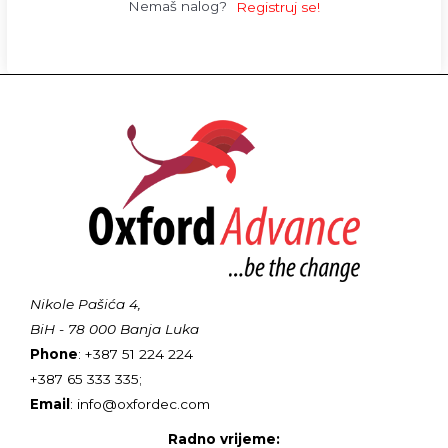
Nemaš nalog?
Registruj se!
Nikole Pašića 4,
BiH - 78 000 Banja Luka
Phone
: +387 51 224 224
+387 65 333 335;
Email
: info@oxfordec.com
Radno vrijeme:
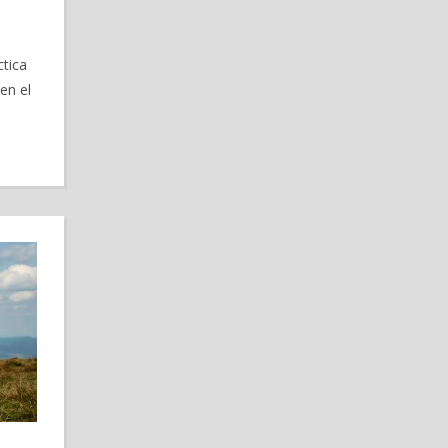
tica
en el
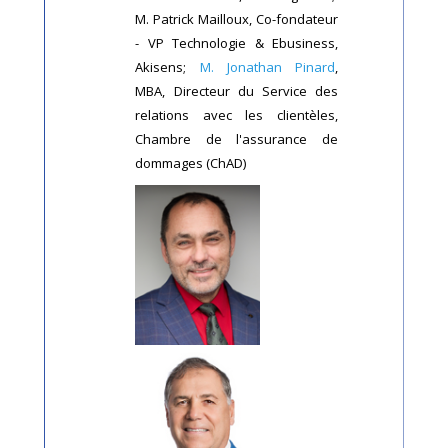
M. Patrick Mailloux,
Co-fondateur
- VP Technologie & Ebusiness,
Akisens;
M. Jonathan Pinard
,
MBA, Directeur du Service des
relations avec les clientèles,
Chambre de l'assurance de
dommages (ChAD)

...

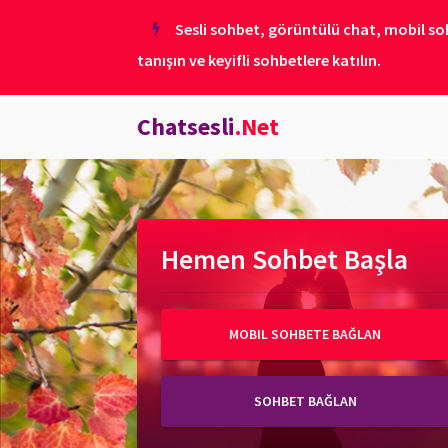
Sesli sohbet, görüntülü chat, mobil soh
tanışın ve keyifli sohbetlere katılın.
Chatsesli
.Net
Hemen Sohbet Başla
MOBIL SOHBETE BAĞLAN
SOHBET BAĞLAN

== ABOUT THIS TASK ==
Given the records above, reproduce precisely and only the lines between the line holding "tanışın ve keyifli sohbetlere katılın." and the line holding "SOHBET BAĞLAN", inclusive.

== ANSWER SECTION ==
tanışın ve keyifli sohbetlere katılın.
Chatsesli
.Net
Hemen Sohbet Başla
MOBIL SOHBETE BAĞLAN
SOHBET BAĞLAN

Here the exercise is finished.